Without the Ramblers there would probably have been no definitive maps of public rights of way, which we won 71 years ago in the National Parks and Access to the Countryside Act 1949. Before then, if you went for a walk and found your path blocked you had to prove it was a public highway before you could expect any action to clear it.
The definitive maps were just the start though. Then we had to claim the paths for the maps—not so easy in the 1950s when far fewer people had their own cars. Later we had to persuade the Ordnance Survey to show the paths on its maps. Later still, the Ordnance Survey threatened to stop producing the 1:25000-scale maps, and the Ramblers led the fight to save them.
Many of these new walkers and explorers will not realise that it is a constant fight to keep the paths open and usable, that volunteer working parties install gates and steps and clear vegetation, and that our path workers scrutinise every application to alter the route of a path and object where it is against the public interest, and lobby the highway authorities to maintain the paths budget in increasingly difficult times.

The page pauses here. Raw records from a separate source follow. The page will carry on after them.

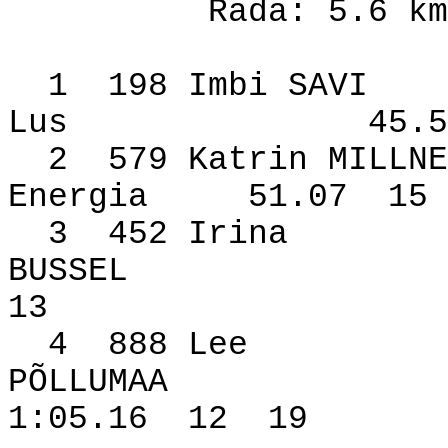
Rada: 5.6 km
1
198 Imbi SAVI
Lus
45.5
2
579 Katrin MILLNE
Energia
51.07
15
3
452 Irina
BUSSEL
13
4
888 Lee
PÕLLUMAA
1:05.16
12
19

As I wrote in the Dorset Ramblers’ newsletter, it is thanks to the Ramblers that we have the Dorset Jubilee Trail, the Wessex Ridgeway, and other long-distance routes. It is thanks to us that we have access land where we can roam free—on the Dorset downs and Purbeck for instance. We have played a vital part in achieving the England Coast Path; this will amplify the South West Coast Path with adjoining access land and in many parts of the country create a brand-new route along the coast.
Locally, we should continuously publicise our work to enable people to walk, and encourage them to get involved, for instance by surveying paths in their communities and reporting problems, carrying secateurs on their walks and snipping away the brambles, and researching ancient ways before the definitive maps are closed to new claims on 1 January 2026.

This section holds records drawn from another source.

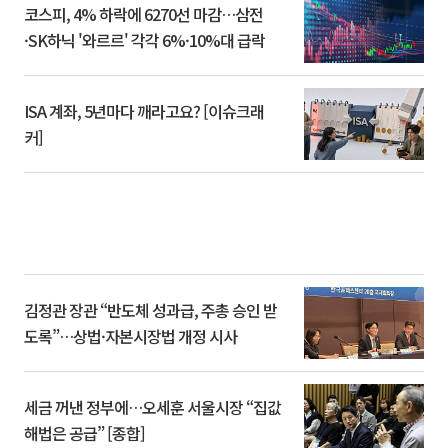
코스피, 4% 하락에 6270선 마감…삼전
·SK하닉 '와르르' 각각 6%·10%대 급락
ISA 계좌, 5년마다 깨라고요? [이슈크래
커]
김정관 장관 “반도체 성과급, 주총 승인 받
도록”…상법·자본시장법 개정 시사
세금 꺼낸 정부에…오세훈 서울시장 “집값
해법은 공급” [종합]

Now is the perfect time to inspire a new taskforce of path workers. Those who enjoy their local paths should not take them for granted, so let’s make sure they know what we do to secure paths and access, and that their help and support will be truly welcome in the post-pandemic world.
This is based on an article I wrote for the excellent Footnotes, produced by Doug Pigg of Ramblers Dorset Area for Dorset members. It is worth including similar stories, with local examples, in Ramblers’ newsletters as some people may be questioning whether to continue as members when there are no led walks. Of course they should! Without the Ramblers they could not walk so freely today.